Al Qaeda in the Islamic Maghreb has claimed responsibility for a recent rocket-propelled grenade attack on an Algerian gas plant operated by Norway’s Statoil, UK’s BP, and state-run gas company Sonatrach, The Wall Street Journal reported. Al Qaeda’s Algeria-based franchise said the attack was part of its “war on the Crusader interests everywhere”.
The attack at the Krechba gas plant – an extension of the In Salah gas field, about 1,200 km south of the capital, Algiers – caused no casualties and no damage, but forced the facility to be closed as a precaution. Nonetheless, state energy company Sonatrach said that Algeria’s gas production had not been affected, informed Reuters.

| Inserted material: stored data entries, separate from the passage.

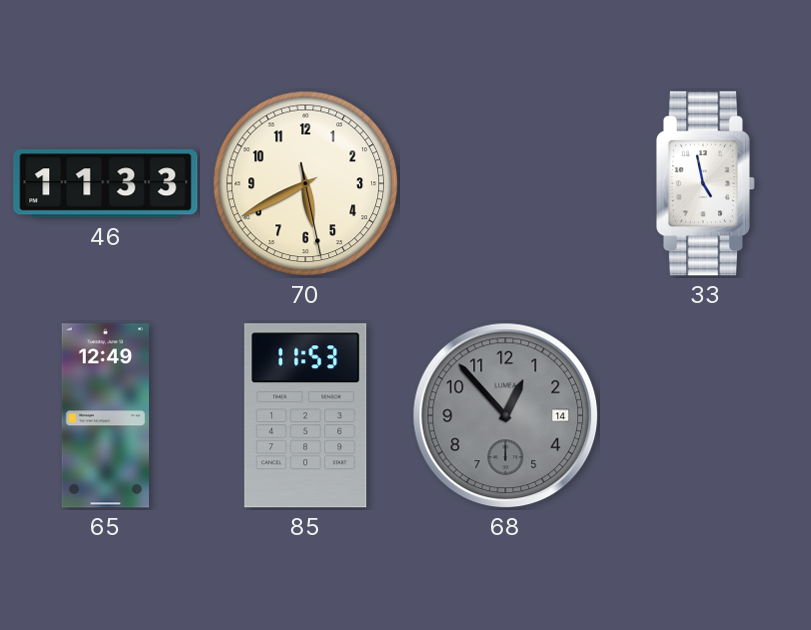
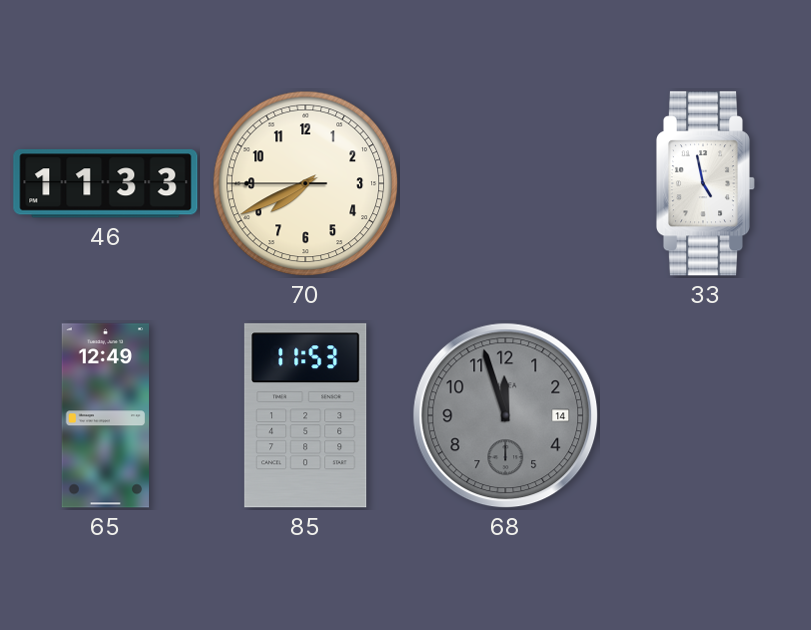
70: 5:40 -> 7:40
68: 12:53 -> 11:57
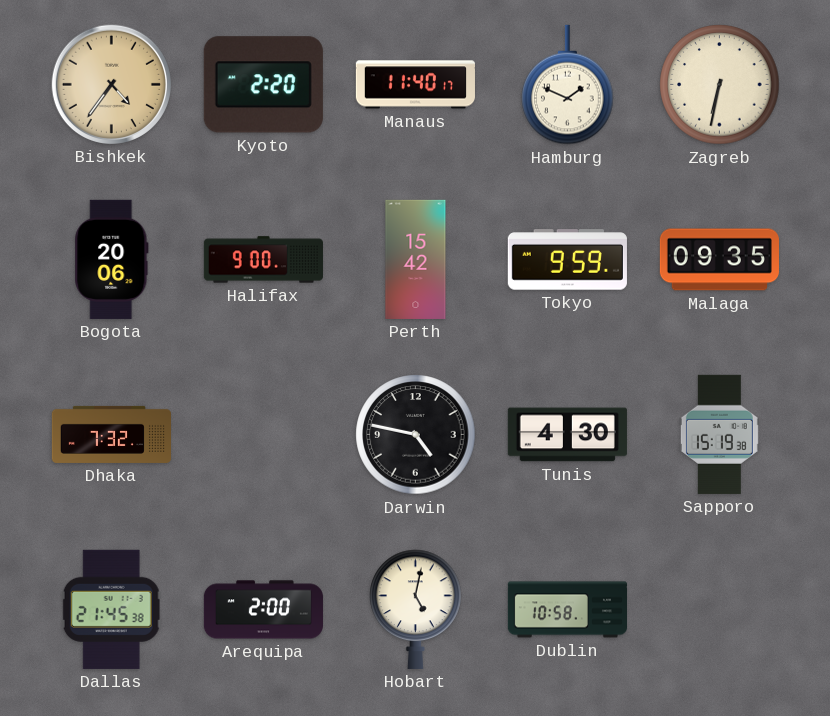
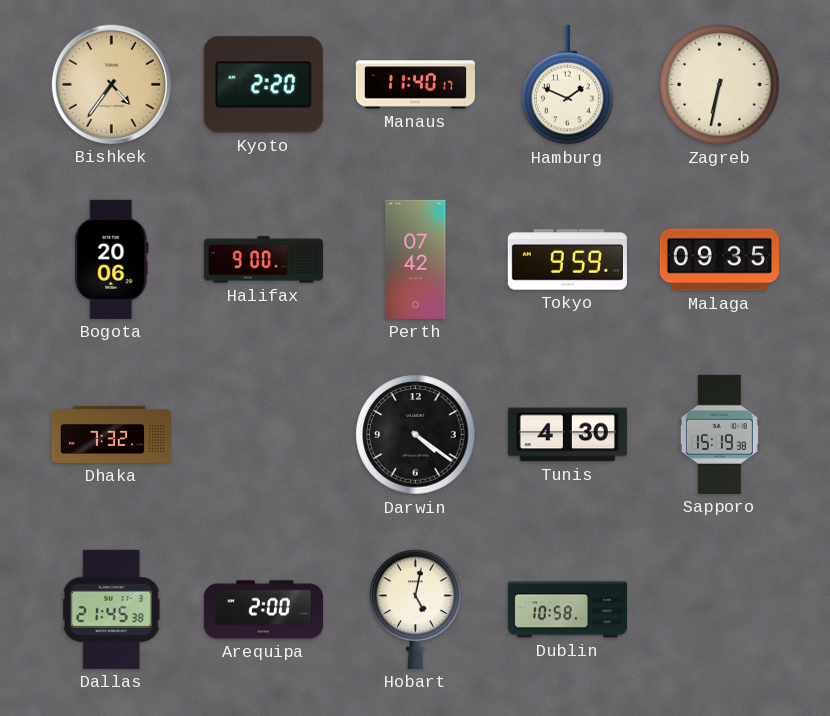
Perth: 15:42 -> 07:42
Darwin: 4:47 -> 4:21
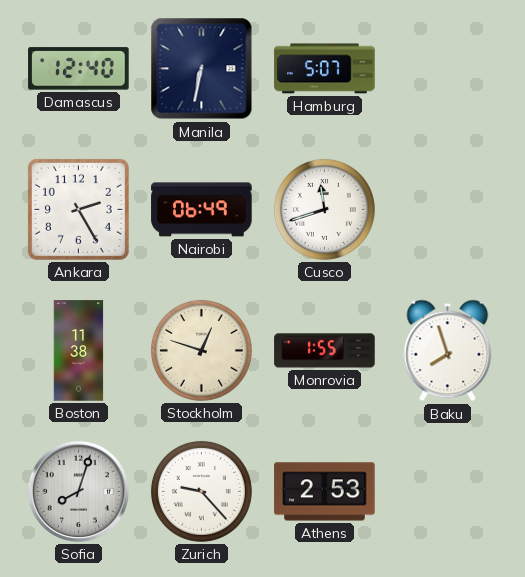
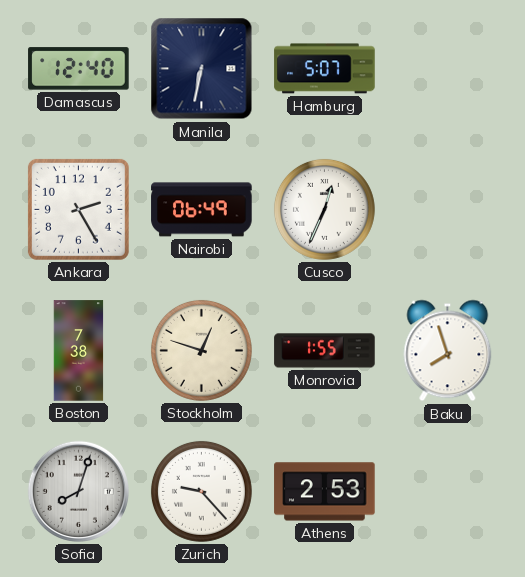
Cusco: 11:42 -> 12:34
Boston: 11:38 -> 7:38
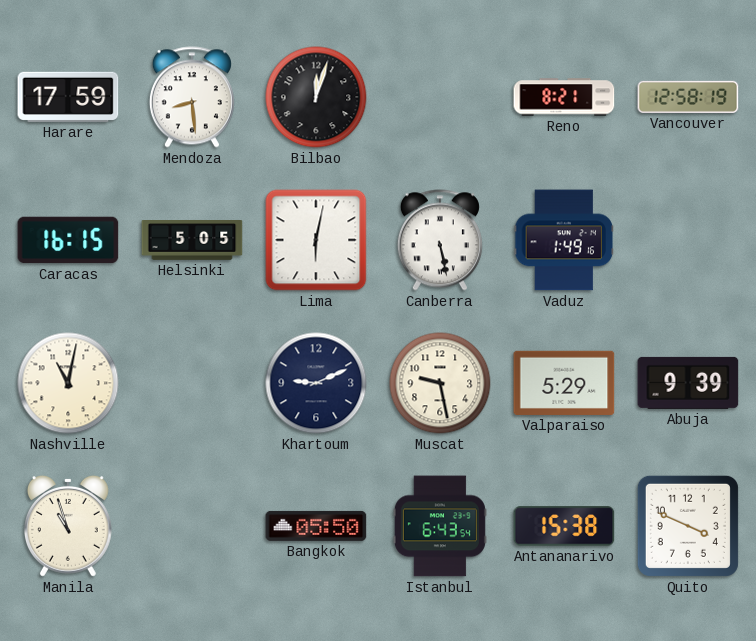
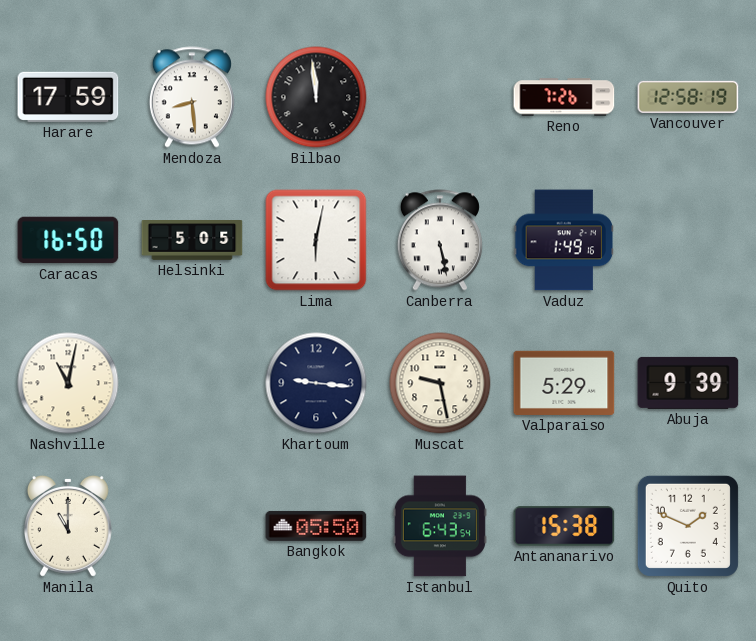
Bilbao: 12:03 -> 11:59
Reno: 8:21 -> 7:26
Caracas: 16:15 -> 16:50
Khartoum: 9:11 -> 9:16
Manila: 10:57 -> 11:00
Quito: 3:49 -> 1:49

Algeria’s oil and gas infrastructure is heavily protected by the army especially since the 2013 Islamist militant attack on the In Amenas gas plant, also operated by BP and Statoil, during which 40 oil workers were killed.
Algeria, which holds the world’s third-largest reserves of shale gas, is betting on the technology to revive its stagnating energy sector and has held talks to get assistance from Italy’s Eni and US’s Exxon Mobil.
Nevertheless, the plans have triggered protests in Algeria’s Sahara, where locals fear environmental damage and the exhaustion of water reserves. Al Qaeda now appears intent on tapping this popular resentment and is threatening more operations against Western companies.